Atrial Fibrillation Detection Using Machine Learning
A new machine learning framework achieves near-perfect detection of a dangerous heart arrhythmia from wearable sensor data.
A new research paper presents a highly accurate machine learning framework for detecting atrial fibrillation (AF), a common cardiac arrhythmia that significantly increases stroke risk. The work, led by researchers Ankit Singh, Vidhi Thakur, and Nachiket Tapas, demonstrates how combining data from photoplethysmogram (PPG) and electrocardiogram (ECG) sensors with ensemble learning techniques can achieve near-perfect detection rates.
Technically, the team analyzed 481 data segments from 35 subjects, extracting 22 features from each segment including time-domain statistics and heart-rate variability metrics. They trained and evaluated three classifiers using 10-fold cross-validation. The subspace k-nearest neighbors (KNN) model emerged as the top performer with 98.7% test accuracy, slightly outperforming bagged decision trees (97.9%) and a cubic-kernel support vector machine (97.1%). All top models maintained sensitivity and specificity rates above 95%, meaning they reliably identified both AF episodes and normal heart rhythms with minimal false positives or negatives.

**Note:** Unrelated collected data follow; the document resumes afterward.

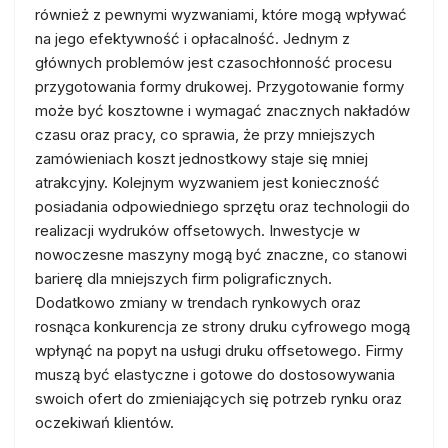
również z pewnymi wyzwaniami, które mogą wpływać
na jego efektywność i opłacalność. Jednym z
głównych problemów jest czasochłonność procesu
przygotowania formy drukowej. Przygotowanie formy
może być kosztowne i wymagać znacznych nakładów
czasu oraz pracy, co sprawia, że przy mniejszych
zamówieniach koszt jednostkowy staje się mniej
atrakcyjny. Kolejnym wyzwaniem jest konieczność
posiadania odpowiedniego sprzętu oraz technologii do
realizacji wydruków offsetowych. Inwestycje w
nowoczesne maszyny mogą być znaczne, co stanowi
barierę dla mniejszych firm poligraficznych.
Dodatkowo zmiany w trendach rynkowych oraz
rosnąca konkurencja ze strony druku cyfrowego mogą
wpłynąć na popyt na usługi druku offsetowego. Firmy
muszą być elastyczne i gotowe do dostosowywania
swoich ofert do zmieniających się potrzeb rynku oraz
oczekiwań klientów.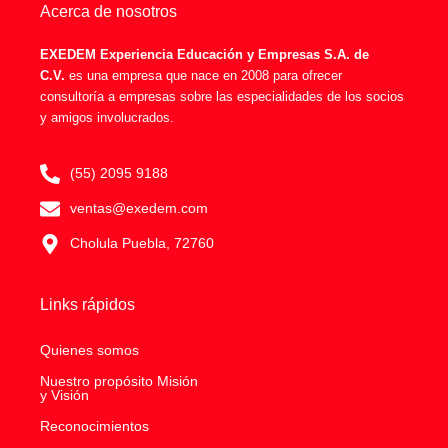
o
i
p
Acerca de nosotros
k
n
p
-
f
EXEDEM Experiencia Educación y Empresas S.A. de
C.V.
es una empresa que nace en 2008 para ofrecer
consultoría a empresas sobre las especialidades de los socios
y amigos involucrados.
(55) 2095 9188
ventas@exedem.com
Cholula Puebla, 72760
Links rápidos
Quienes somos
Nuestro propósito Misión
y Visión
Reconocimientos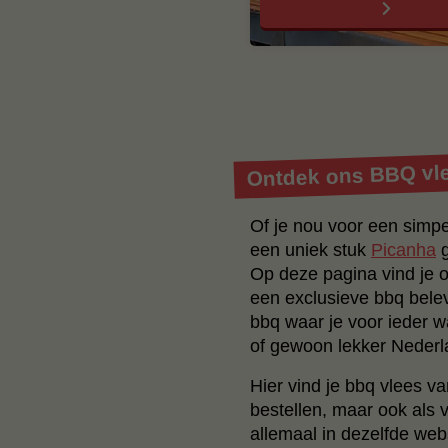
Ontdek ons BBQ vle
Of je nou voor een simp
een uniek stuk
Picanha
g
Op deze pagina vind je o
een exclusieve bbq belev
bbq waar je voor ieder w
of gewoon lekker Neder
Hier vind je bbq vlees va
bestellen, maar ook als 
allemaal in dezelfde we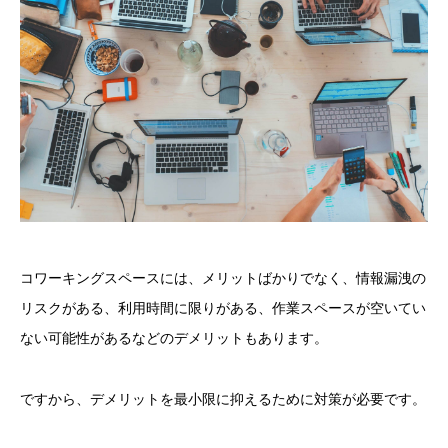
コワーキングスペースには、メリットばかりでなく、情報漏洩の
リスクがある、利用時間に限りがある、作業スペースが空いてい
ない可能性があるなどのデメリットもあります。
ですから、デメリットを最小限に抑えるために対策が必要です。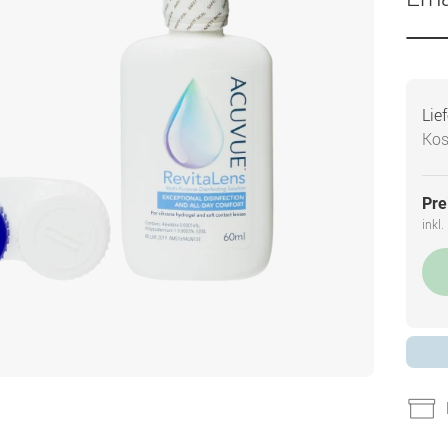
Lie
Kos
Pre
inkl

The context makes this particularly significant: AF often goes undetected until it causes serious complications like stroke, and current detection methods typically require clinical visits or specialized monitoring equipment. This research demonstrates that the sensor data already available from many consumer wearables (like smartwatches with PPG) and portable ECG devices, when processed with the right ML models, could provide continuous, passive screening. The practical implication is a potential pathway to democratize early AF detection, transforming personal health devices into powerful diagnostic tools that alert users to seek medical intervention before a catastrophic event occurs.
- Subspace KNN classifier achieved 98.7% test accuracy on AF detection from combined PPG/ECG data
- Framework analyzed 481 data segments from 35 subjects, extracting 22 features per segment for model training
- All top models maintained >95% sensitivity and specificity, minimizing false positives and negatives
Why It Matters
Enables early, non-invasive detection of a major stroke risk factor using data from existing consumer wearables and health devices.